Dazu kommt, dass das Verfahren einem Chaos gleicht. In regelmäßigen Abständen gelangen vertrauliche Informationen nach außen. Besonders brisant war die Lage im vergangenen Oktober, als ein geheimes Papier bekannt wurde, demzufolge der Düsseldorfer Gutachter eine "leitende Täuschungsabsicht" in Schavans Dissertation feststellt. Rechtlich laufe das Verfahren zwar korrekt, urteilte jüngst ein anderer Gutachter. Doch die vielen Pannen bieten Anlass genug, schnellstmöglich Klarheit zu schaffen und das Verfahren nicht unnötig in die Länge zu ziehen.

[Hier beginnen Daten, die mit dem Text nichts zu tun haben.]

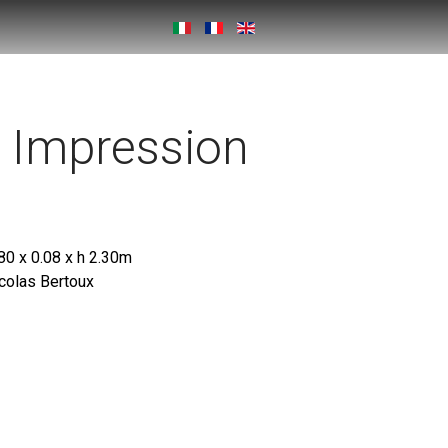
 Impression
80 x 0.08 x h 2.30m
colas Bertoux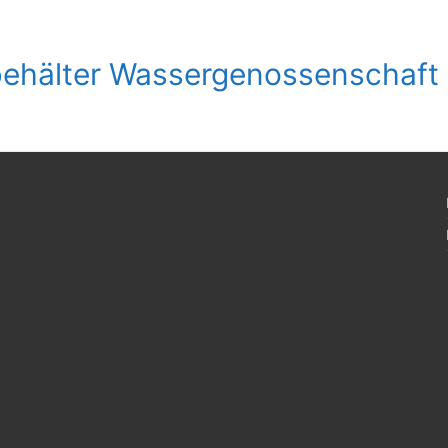
ehälter Wassergenossenschaft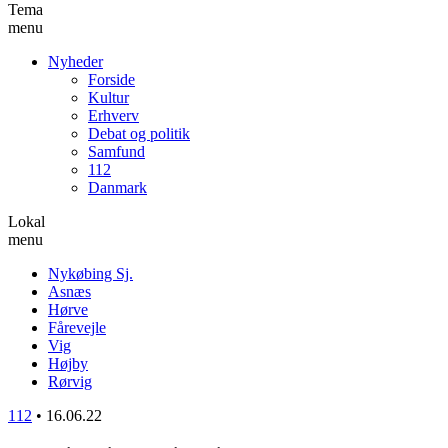
Tema
menu
Nyheder
Forside
Kultur
Erhverv
Debat og politik
Samfund
112
Danmark
Lokal
menu
Nykøbing Sj.
Asnæs
Hørve
Fårevejle
Vig
Højby
Rørvig
112
•
16.06.22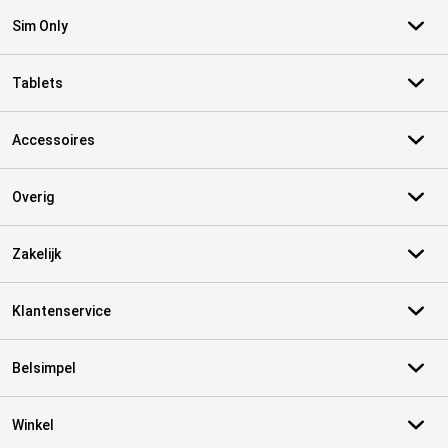
Sim Only
Tablets
Accessoires
Overig
Zakelijk
Klantenservice
Belsimpel
Winkel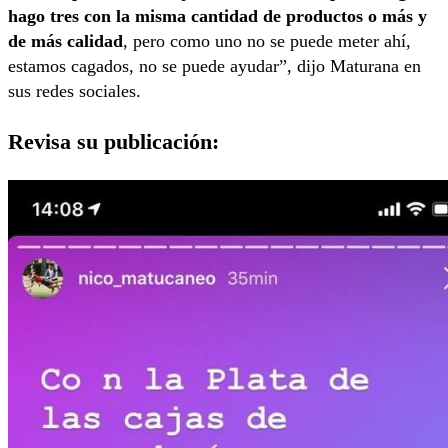
hago tres con la misma cantidad de productos o más y
de más calidad
, pero como uno no se puede meter ahí,
estamos cagados, no se puede ayudar”, dijo Maturana en
sus redes sociales.
Revisa su publicación: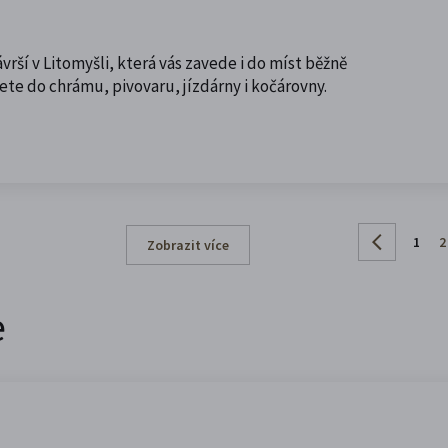
ší v Litomyšli, která vás zavede i do míst běžně
te do chrámu, pivovaru, jízdárny i kočárovny.
1
2
Zobrazit více
e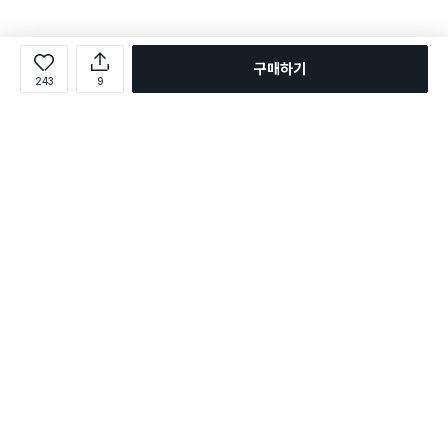
구매하기
243
9
로그인
온라인 다이소몰 1599-2211
온라인 다이소몰
다이소 매장 1522-4400
다이소 매장
평일 09:00 ~ 18:00
평일 09:00 ~ 18:00
주문조회
매장 상품 찾기
취소/교환/반품 신청
매장 위치 찾기
공지사항
1:1 문의
FAQ
고객센터
1:1 문의
제휴문의
앱 장애/신고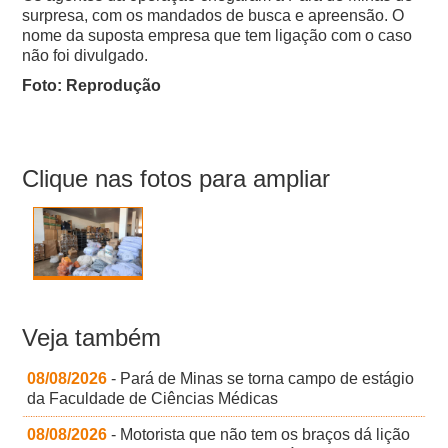
surpresa, com os mandados de busca e apreensão. O
nome da suposta empresa que tem ligação com o caso
não foi divulgado.
Foto: Reprodução
Clique nas fotos para ampliar
Veja também
08/08/2026
- Pará de Minas se torna campo de estágio
da Faculdade de Ciências Médicas
08/08/2026
- Motorista que não tem os braços dá lição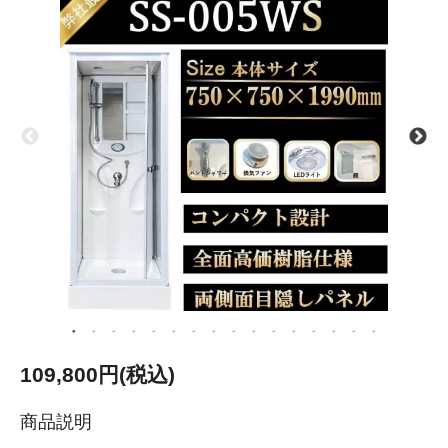
109,800円(税込)
商品説明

Was ist so schwierig daran, eine Entscheidung zu treffen?

Klar, der Fall Schavan ist nicht in einer Woche abzuhaken, so wie der unstrittige Fall Guttenberg. Das haben die Debatten der vergangenen Monate gezeigt: Es gibt plausible Argumente für und wider eine Aberkennung des Titels. Richtig oder falsch sind hier nicht die richtigen Kategorien. Letztlich hängt die Entscheidung davon ab, wie die Universität einzelne Faktoren auslegt: Berücksichtigt sie die gängigen Arbeitsweisen von vor 30 Jahren, als Schavan die Arbeit schrieb? Geht sie von Fahrlässigkeit aus oder unterstellt sie Absicht?

Ruben Karschnick
Ruben Karschnick

ist Redakteur im Ressort Studium bei ZEIT ONLINE. Seine Profilseite finden Sie hier.

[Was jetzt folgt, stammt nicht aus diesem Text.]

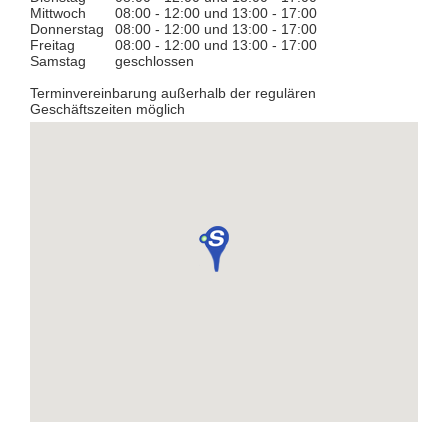
Mittwoch
08:00 - 12:00 und 13:00 - 17:00
Donnerstag
08:00 - 12:00 und 13:00 - 17:00
Freitag
08:00 - 12:00 und 13:00 - 17:00
Samstag
geschlossen
Terminvereinbarung außerhalb der regulären
Geschäftszeiten möglich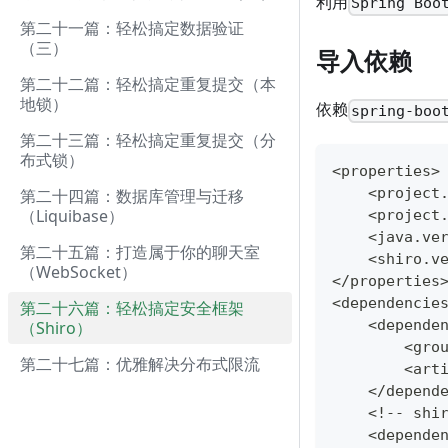
利用
Spring Boo
第二十一篇：轻松搞定数据验证
（三）
导入依赖
第二十二篇：轻松搞定重复提交（本
地锁）
依赖
spring-boo
第二十三篇：轻松搞定重复提交（分
布式锁）
<properties>
    <project
第二十四篇：数据库管理与迁移
（Liquibase）
    <project
    <java.ve
第二十五篇：打造属于你的聊天室
    <shiro.v
（WebSocket）
</properties
<dependencie
第二十六篇：轻松搞定安全框架
    <depende
（Shiro）
        <gro
第二十七篇：优雅解决分布式限流
        <art
    </depend
    <!-- sh
    <depende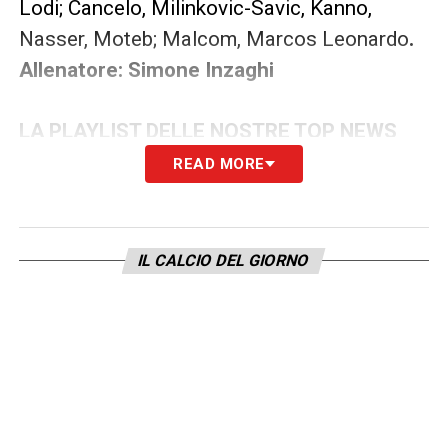
Lodi; Cancelo, Milinkovic-Savic, Kanno,
Nasser, Moteb; Malcom, Marcos Leonardo
.
Allenatore: Simone Inzaghi
LA PLAYLIST DELLE NOSTRE TOP NEWS
READ MORE
IL CALCIO DEL GIORNO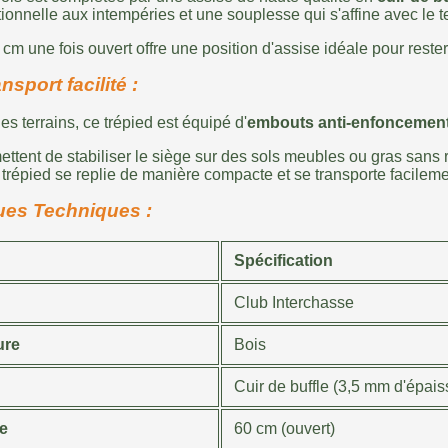
ionnelle aux intempéries et une souplesse qui s'affine avec le 
cm une fois ouvert offre une position d'assise idéale pour rester
ansport facilité :
es terrains, ce trépied est équipé d'
embouts anti-enfoncement
ttent de stabiliser le siège sur des sols meubles ou gras sans
trépied se replie de manière compacte et se transporte facileme
ques Techniques :
Spécification
Club Interchasse
ure
Bois
Cuir de buffle (3,5 mm d'épais
e
60 cm (ouvert)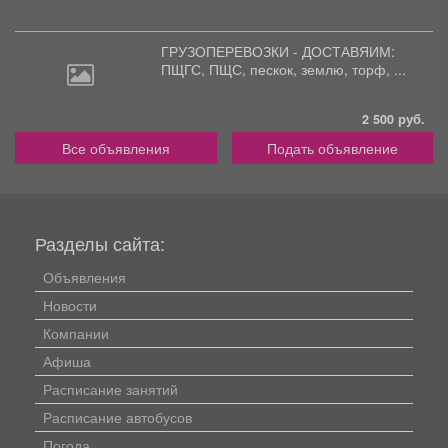
ГРУЗОПЕРЕВОЗКИ - ДОСТАВЯИМ:
ПЩГС,
ПЩС, пескок, землю, торф, ...
2 500 руб.
Все объявления
Подать объявление
Разделы сайта:
Объявления
Новости
Компании
Афиша
Расписание занятий
Расписание автобусов
Погода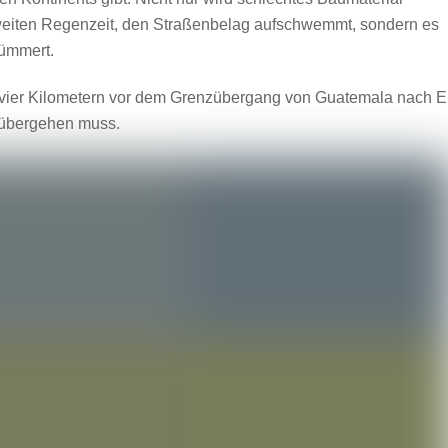
zweiten Regenzeit, den Straßenbelag aufschwemmt, sondern es
kümmert.
en vier Kilometern vor dem Grenzübergang von Guatemala nach E
 übergehen muss.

Allerdings: Zu diesen und anderen Fragen haben sich in den vergangenen Monaten Dutzende Experten zu Wort gemeldet. Alle Argumente sind genannt. Was ist so schwierig daran, eine Entscheidung zu treffen?

Heute hätte die Uni Düsseldorf die Gelegenheit gehabt, Stellung zu beziehen. Stattdessen verlängert sie das Chaos künstlich. Doch ob sie nun plagiiert hat oder nicht: Schavan verdient, redlich behandelt zu werden. "Ich werde kämpfen", hatte sie im vergangenen Oktober angekündigt. Nun aber bleiben ihr die Hände gebunden. Gegen den Verlust ihres Doktortitels kann sie schließlich erst angehen, wenn ihr den ernsthaft jemand entziehen will. Stattdessen sieht sie sich einer fortgesetzten Rufschädigung ausgesetzt.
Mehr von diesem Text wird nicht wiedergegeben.